More on Amazon and Goodreads

The crux of the concern over Amazon's expansion is its meaning for the future of artistic expression.

More on Amazon and Goodreads

By Josh Trapani

Everyone has an opinion on Amazon’s recent acquisition of Goodreads, and thanks to those of you who have joined our discussion here on the site and on Facebook. Was the acquisition a brilliant business move for Amazon? Absolutely. But will it be good for publishing, and for readers and writers? The views I’ve read are mainly negative, with worries about Big Brother and an eventual monopoly for Amazon.

No one knows exactly how ownership by Amazon will change the Goodreads interface and user experience, but let’s step back a little and consider what the acquisition means for Amazon. Goodreads has 16 million users ... even if you don’t use the site yourself, know that this represents a significant portion of Americans who regularly read: around 1/3 from figures I’ve seen. Each user has entered data into the site: demographic and geographic data, network data (friends and followers), and of course data on book preferences. Think about Facebook, the largest social network of all: its entire business model is predicated on mining the data of its users for commercial purposes. But Facebook doesn’t sell physical products. Neither did Goodreads. Amazon, by contrast, does. How will it use Goodreads data to sell more books? For instance, will Goodreads user data be linked up with those same people’s Amazon buying habits?

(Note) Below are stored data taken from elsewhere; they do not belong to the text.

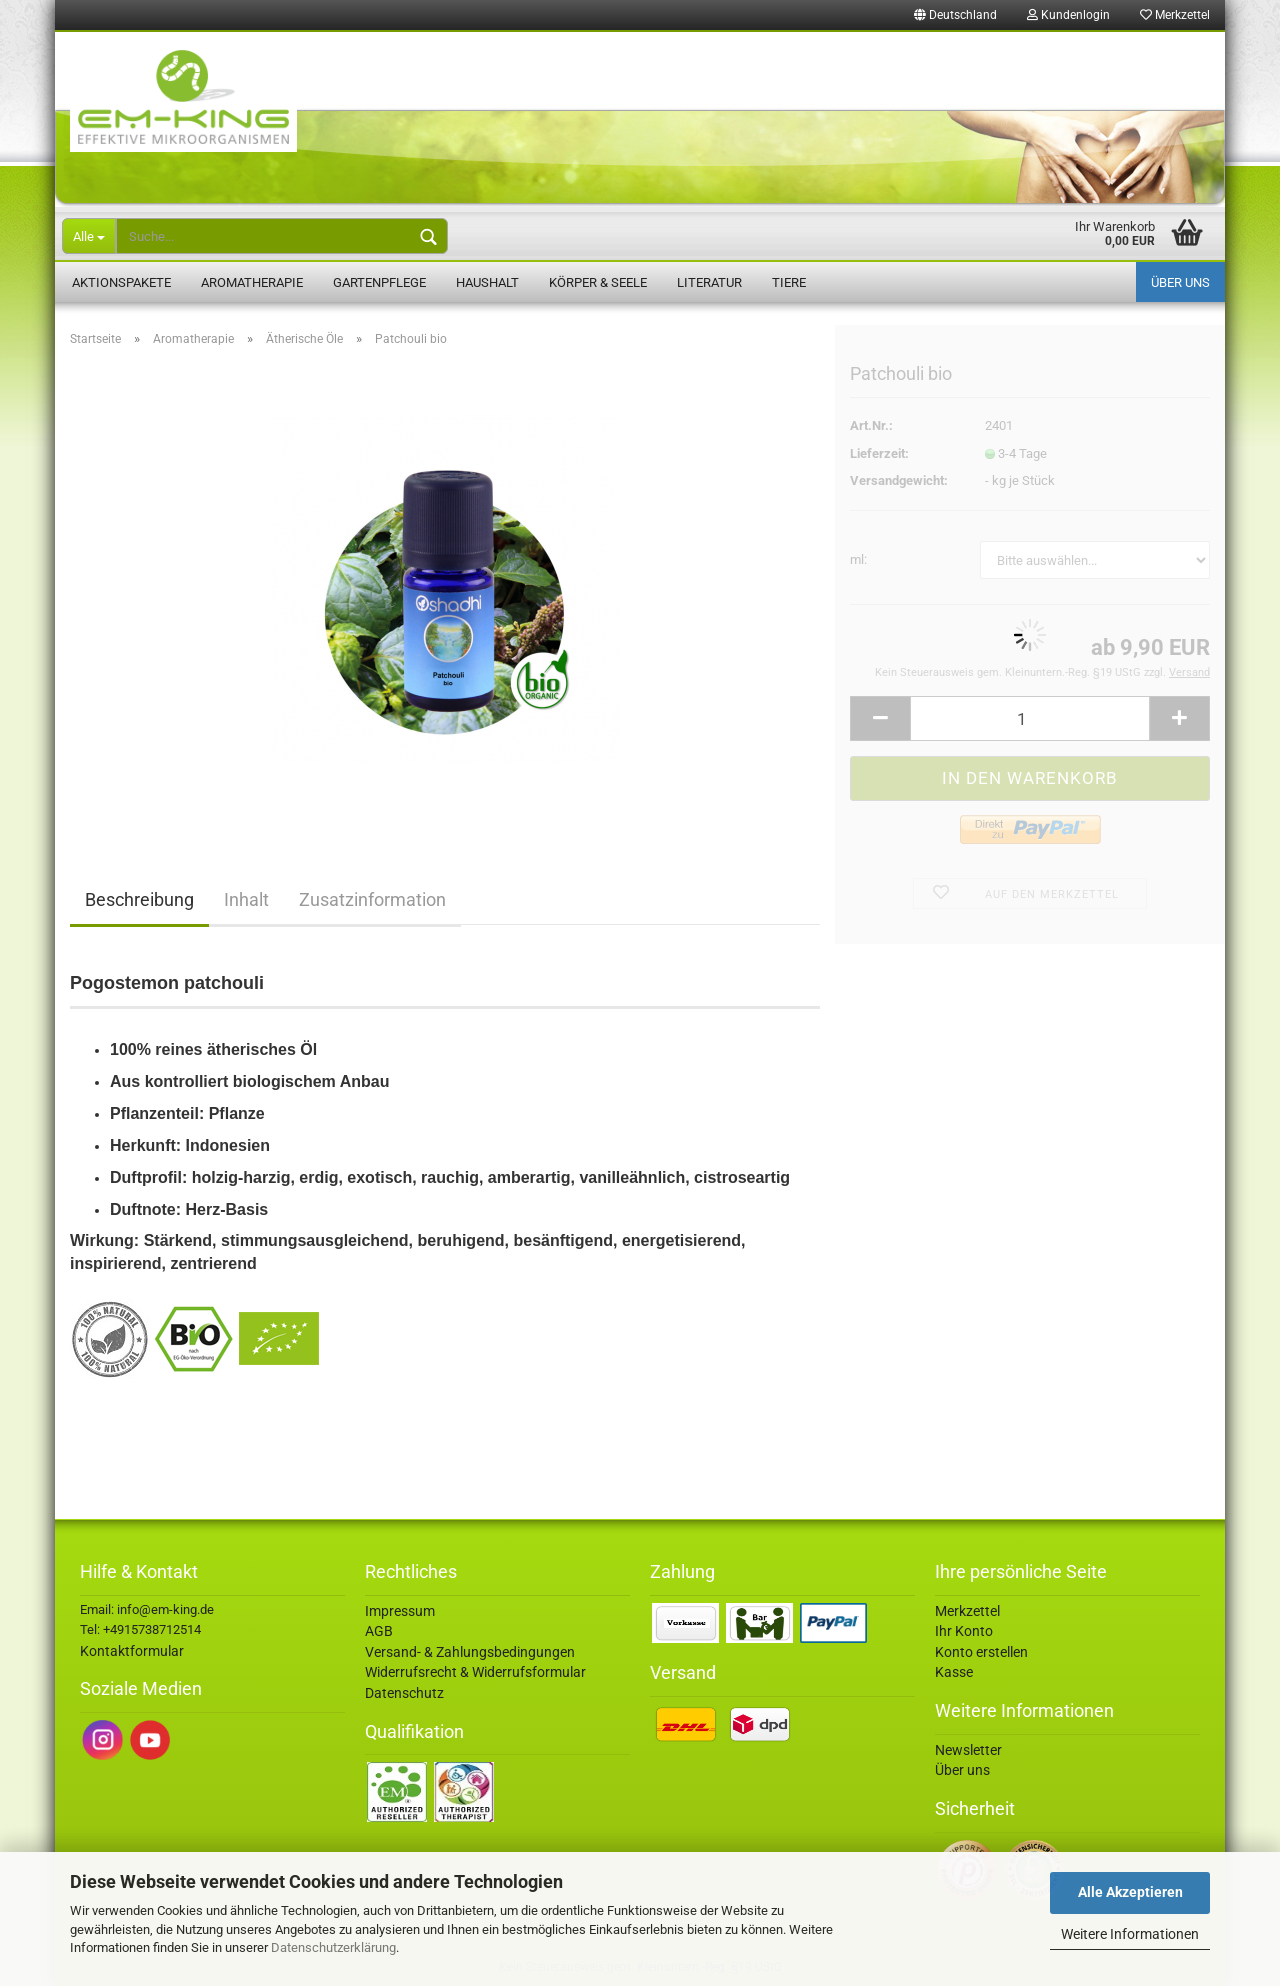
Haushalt (487, 282)
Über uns (1180, 282)
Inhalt (246, 899)
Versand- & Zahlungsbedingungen (470, 1652)
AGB (379, 1631)
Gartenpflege (379, 282)
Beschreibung (139, 899)
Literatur (709, 282)
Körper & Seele (598, 282)
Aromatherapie (252, 282)
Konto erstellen (981, 1652)
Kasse (954, 1672)
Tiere (789, 282)
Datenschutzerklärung (333, 1947)
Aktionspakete (121, 282)
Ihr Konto (964, 1631)
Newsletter (968, 1750)
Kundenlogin (1068, 15)
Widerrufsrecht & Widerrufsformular (475, 1672)
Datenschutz (404, 1693)
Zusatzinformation (372, 899)
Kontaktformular (132, 1651)
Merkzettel (1175, 15)
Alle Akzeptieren (1130, 1892)
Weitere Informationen (1130, 1934)
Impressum (400, 1611)
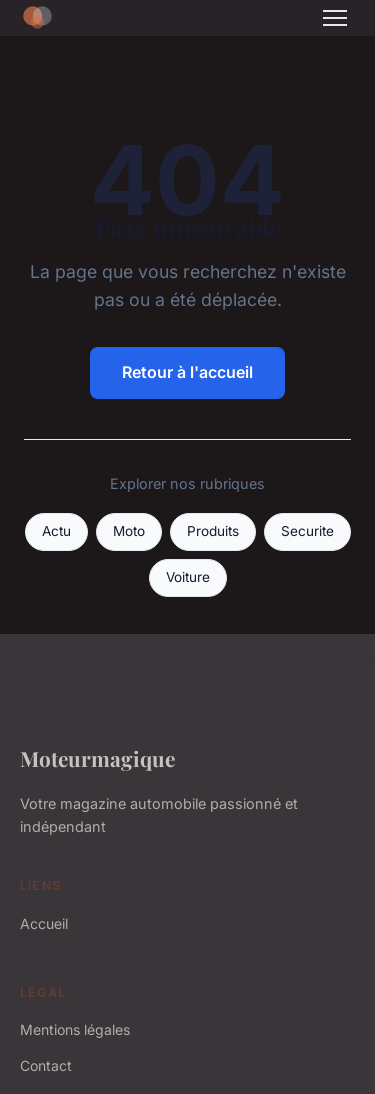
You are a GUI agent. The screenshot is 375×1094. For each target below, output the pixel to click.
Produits (213, 531)
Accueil (44, 923)
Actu (56, 531)
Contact (46, 1065)
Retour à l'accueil (187, 372)
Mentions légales (75, 1029)
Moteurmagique (97, 758)
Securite (307, 531)
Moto (129, 531)
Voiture (188, 577)
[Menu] (335, 18)
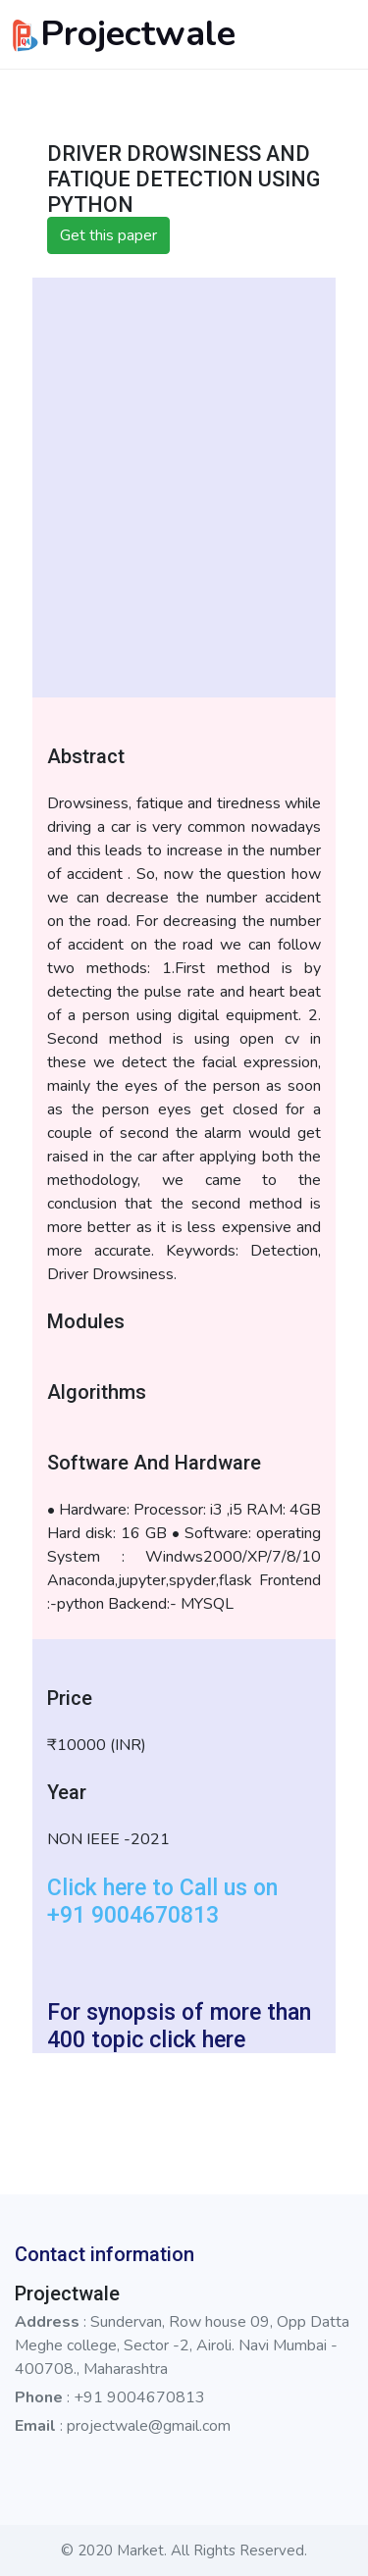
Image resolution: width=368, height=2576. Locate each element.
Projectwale (122, 34)
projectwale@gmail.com (149, 2426)
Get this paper (108, 235)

Amazon has also acquired a site used as a major promotion hub by its arch-rivals: the big publishing houses. This is a bad day for them.

Goodreads, unlike Amazon, is a community. Its reviews and opinions have more credibility because they are tied to user profiles. Amazon now inherits this infrastructure, as well as Goodreads’ mechanisms for users to discover new books, which are varied well beyond Amazon’s (fairly banal, in my experience) recommendation algorithms.

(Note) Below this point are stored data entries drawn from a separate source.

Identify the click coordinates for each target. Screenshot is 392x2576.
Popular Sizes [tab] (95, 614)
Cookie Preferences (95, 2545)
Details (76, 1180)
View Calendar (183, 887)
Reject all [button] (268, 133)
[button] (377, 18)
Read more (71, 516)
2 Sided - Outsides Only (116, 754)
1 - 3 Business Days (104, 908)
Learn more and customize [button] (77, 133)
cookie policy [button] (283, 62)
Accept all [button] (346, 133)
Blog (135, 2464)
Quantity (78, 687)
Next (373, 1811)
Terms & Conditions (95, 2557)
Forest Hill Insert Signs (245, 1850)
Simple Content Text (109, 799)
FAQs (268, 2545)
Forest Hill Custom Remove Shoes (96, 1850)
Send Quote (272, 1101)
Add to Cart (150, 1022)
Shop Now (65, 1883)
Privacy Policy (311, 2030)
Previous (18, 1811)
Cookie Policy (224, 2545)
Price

Let me tell you my ultimate worry, far beyond this acquisition: too much control of artistic expression … and not just too much corporate control in general, but control by a single corporation whose primary desire is to make as much money as possible, rather than to foster a diversity of meaningful and skillful literary voices. Making money is what corporations are for, after all, but at a certain point some additional responsibility should kick in. Imagine books reduced to the lowest-common-denominator of so much television programming. Propaganda, even if of the highly-entertaining variety. Or mere mush for our brains. Or imagine a system wherein it becomes not easier but significantly more difficult for writers, save a select few proven moneymakers, to reach readers. 

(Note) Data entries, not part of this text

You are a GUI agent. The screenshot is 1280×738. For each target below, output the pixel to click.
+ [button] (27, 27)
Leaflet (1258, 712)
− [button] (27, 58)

Can Amazon articulate a vision for the future of publishing, preferably one that addresses both the commercial and artistic sides of the endeavor? Would Amazon consider adopting a code of ethics in regard to its treatment of artistic endeavors, similar to the kinds of codes companies dealing in natural resource extraction might develop in regard to the environment? These questions will only become more important as Amazon’s influence continues to grow.